# Gear Ratio: Riders from Mash; Cadence; etc.



## mindgam35 (Oct 17, 2007)

Hey...

Just wondering if anyone has any idea what gear ratio a lot of the guys from the mash SF, and cadence crew use. This sounds odd, but my 48X16 is not cutting it when it comes to a lot of different tricks, so i was just curious.

Just wondering if anyone knew...


----------



## mindgam35 (Oct 17, 2007)

http://youtube.com/watch?v=FO9JBqk7L_Q&feature=related


looking for a gear ratio so i can pop it up and spin it like this....


----------



## FatTireFred (Jan 31, 2005)

does the gearing make a diff? or is it skillz of the rider?


----------



## Pablo (Jul 7, 2004)

I bet their ratios are pretty small to allow for hills and skids.


----------



## mindgam35 (Oct 17, 2007)

FatTireFred said:


> does the gearing make a diff? or is it skillz of the rider?



i comepletely agree that is about the skill not the ratio... but in my defense, it's a lot easier to pop the bike up on a lower ratio, like 43x16 than on a 48x16.


----------



## Alx (Mar 22, 2007)

FatTireFred said:


> does the gearing make a diff? or is it skillz of the rider?

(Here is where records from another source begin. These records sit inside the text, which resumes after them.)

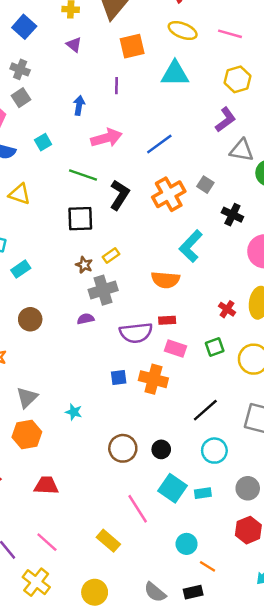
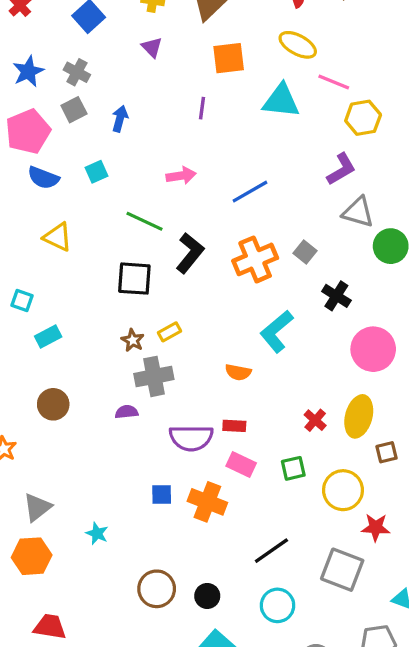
pink line: (230, 34) -> (334, 82), moved
blue arrow: (79, 105) -> (120, 119), moved
pink arrow: (106, 138) -> (181, 176), size x0.7
orange semicircle: (165, 280) -> (238, 372), size x0.7

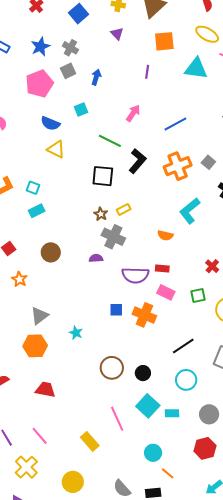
pink arrow: (181, 176) -> (133, 113), turned -48
blue semicircle: (43, 178) -> (50, 123), moved
cyan rectangle: (48, 336) -> (37, 211), moved
gray cross: (154, 376) -> (113, 237), turned 35

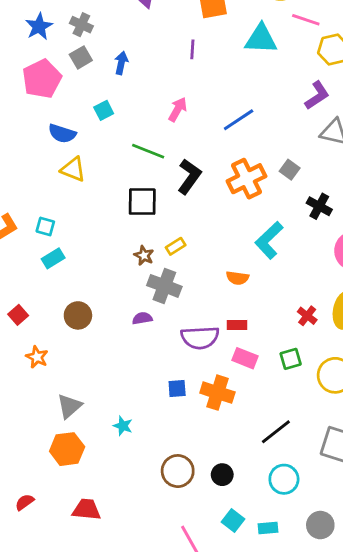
cyan square: (148, 406) -> (233, 520), size x0.7

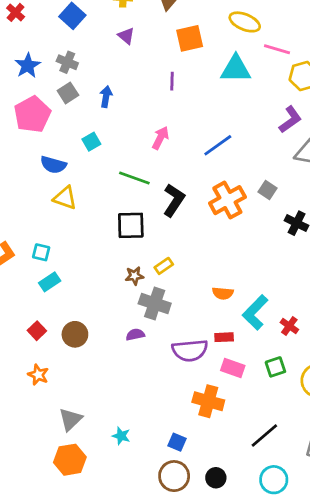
cyan L-shape: (269, 240) -> (255, 312), moved
brown star: (144, 255) -> (134, 276), turned -30
red square: (18, 315) -> (37, 331), moved
blue square: (177, 388) -> (177, 442), moved, turned 30

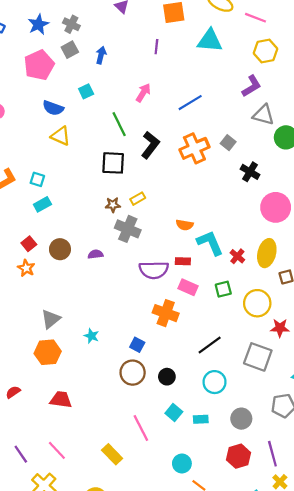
pink line: (277, 49) -> (255, 18), moved
green line: (134, 178) -> (119, 124), turned 40
cyan L-shape: (255, 312) -> (210, 243), turned 108
purple semicircle: (135, 335) -> (96, 254), moved
orange star: (38, 375) -> (26, 268), moved

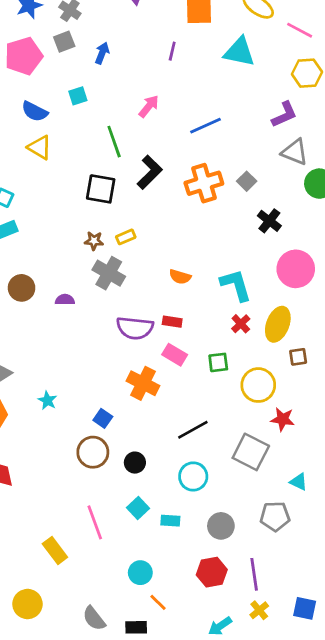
cyan L-shape: (210, 243) -> (236, 285), moved

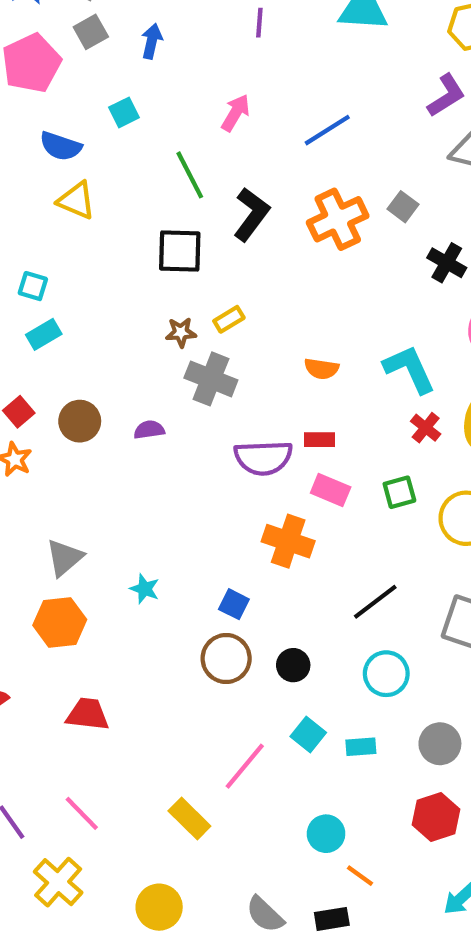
pink line: (95, 522) -> (245, 766), turned 68

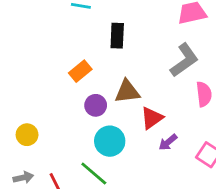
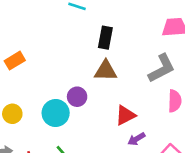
orange rectangle: (80, 71) -> (15, 61), moved
brown triangle: (127, 92) -> (106, 71), moved
cyan circle: (110, 141) -> (56, 113), moved

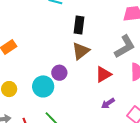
brown triangle: (106, 71) -> (81, 51), turned -36
red triangle: (125, 115) -> (103, 74), moved

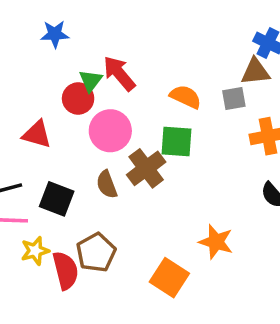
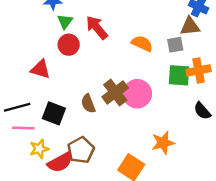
green triangle: (91, 81) -> (65, 21), moved
pink circle: (110, 131) -> (137, 94), moved
green square: (177, 141) -> (179, 75), moved
orange star: (216, 242) -> (163, 143), turned -30
red semicircle: (66, 270) -> (60, 162), turned 75

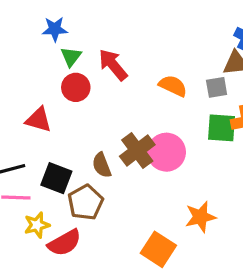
brown pentagon: (81, 150) -> (85, 202), moved

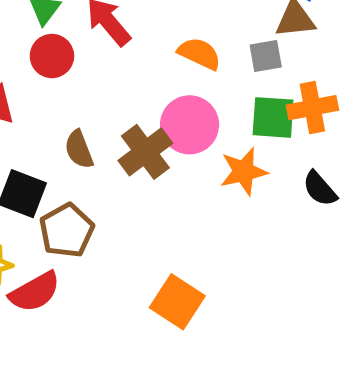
pink circle: (166, 152) -> (190, 125), moved
brown semicircle: (102, 165) -> (79, 149), moved
orange star: (200, 217) -> (244, 172), moved

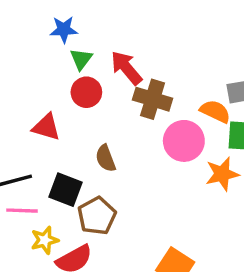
orange semicircle: (199, 54) -> (215, 111), moved
brown cross: (145, 152) -> (153, 99), moved, turned -36

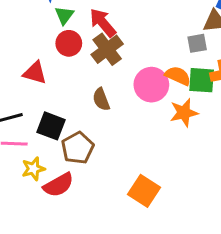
brown cross: (153, 99) -> (107, 49), moved, turned 36
orange semicircle: (215, 111) -> (178, 76), moved
brown semicircle: (106, 158) -> (101, 99), moved

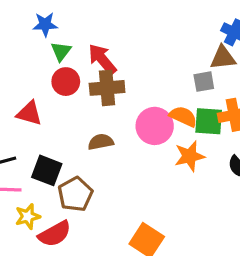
brown cross: (107, 49) -> (107, 88), turned 32
brown semicircle: (101, 99) -> (101, 142), turned 100

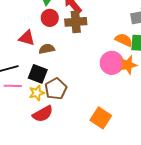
pink circle: (155, 126) -> (112, 63), moved
brown semicircle: (101, 142) -> (47, 49), moved
yellow star: (28, 216) -> (37, 93), moved

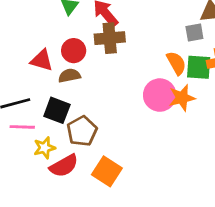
red circle: (50, 18) -> (74, 51), moved
orange semicircle: (124, 40) -> (176, 63), turned 36
yellow star: (37, 93) -> (44, 148), moved
orange square: (101, 118) -> (107, 171), moved

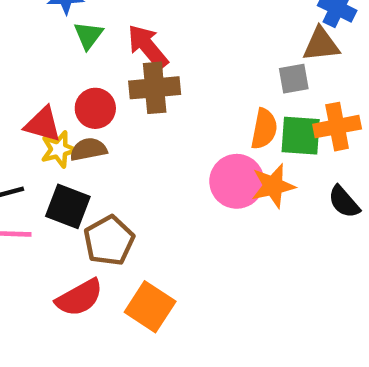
orange semicircle: (176, 63) -> (264, 129), turned 40
yellow star: (44, 148) -> (59, 149), moved

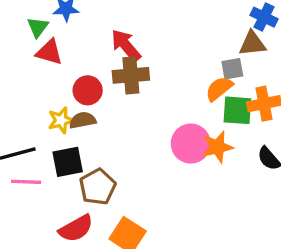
green triangle: (88, 35) -> (38, 27), moved
red triangle: (43, 124) -> (49, 52), moved
orange semicircle: (264, 129) -> (219, 89), moved, turned -140
black square: (68, 206) -> (68, 162), turned -32

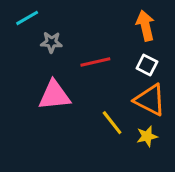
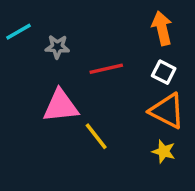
cyan line: (27, 18) -> (18, 32), moved
yellow line: (112, 123) -> (96, 136), moved
yellow star: (147, 136) -> (164, 151), turned 30

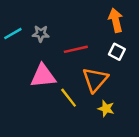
cyan line: (18, 32) -> (13, 34), moved
orange triangle: (167, 111) -> (95, 80), moved, turned 44
yellow star: (164, 151) -> (106, 109), moved

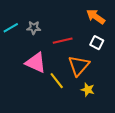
orange arrow: (116, 20) -> (96, 17), turned -42
pink triangle: (43, 76) -> (36, 63), turned 30

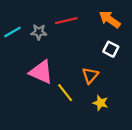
red line: (63, 41) -> (66, 21), moved
orange triangle: (79, 66) -> (90, 75), size x0.7

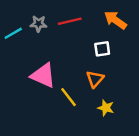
gray star: (39, 32) -> (38, 24), moved
white square: (111, 49) -> (102, 49), moved, turned -35

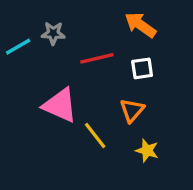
orange arrow: (115, 20) -> (140, 25), moved
red line: (70, 21) -> (97, 58), moved

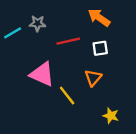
yellow star: (147, 151) -> (111, 116), moved

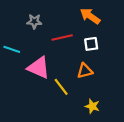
cyan line: (13, 33) -> (12, 49), moved, turned 49
orange triangle: (93, 78) -> (85, 71), turned 35
yellow star: (111, 116) -> (92, 106), moved

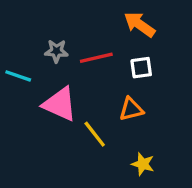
gray star: (34, 21) -> (56, 51), moved

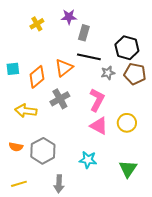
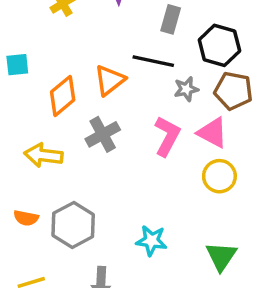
gray rectangle: (84, 33) -> (171, 19), moved
cyan square: (13, 69) -> (17, 65), moved
pink triangle: (99, 126) -> (212, 133), moved

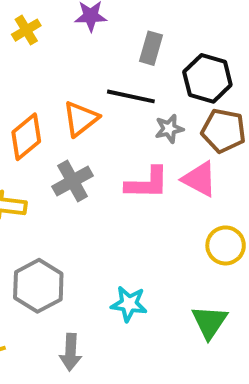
pink L-shape: (167, 136) -> (147, 183), turned 63
yellow circle: (219, 176) -> (226, 245), moved

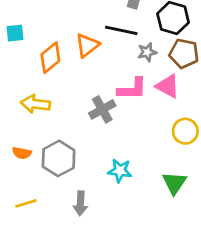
gray cross: (73, 181) -> (102, 109), moved

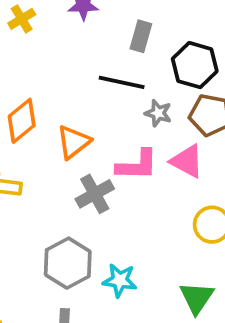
orange triangle: (87, 45) -> (74, 142), moved
gray star: (147, 52) -> (158, 113), turned 30
gray hexagon: (59, 158) -> (68, 263), moved

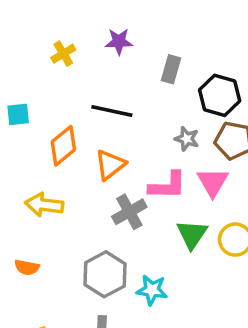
black line: (122, 82) -> (112, 111), moved
pink triangle: (187, 161) -> (213, 182), turned 32
green triangle: (197, 298) -> (192, 234), moved

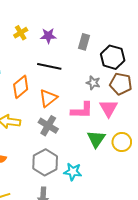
purple star: (119, 41) -> (48, 36), moved
gray cross: (129, 212) -> (48, 126), moved, turned -30

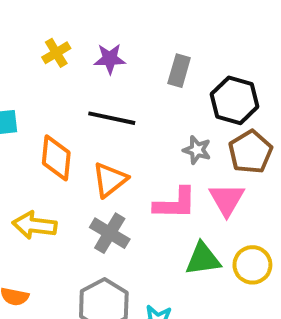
brown pentagon: (121, 84) -> (250, 152), turned 30
orange diamond: (21, 87) -> (56, 158), turned -45
green triangle: (96, 139) -> (203, 259), turned 48

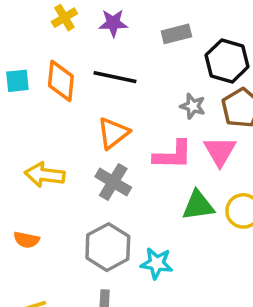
gray rectangle: (179, 71) -> (176, 34), turned 60
orange diamond: (56, 158) -> (61, 81), moved

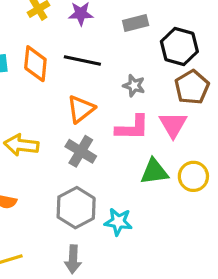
gray star: (193, 106) -> (134, 86), moved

A little of both. its good to have a fixed/fixed hub if you're into doing tricks so you can ride a decent gear around the city and something really small for stunts. The smaller the gearing the quicker the acceleration which means easier to pop the handlebars and skid.


----------



## asterisk (Oct 21, 2003)

Mash had a run of white cogs and they were all on the larger side 18+ teeth? So they are all prob running short gears for the trick stuff.


----------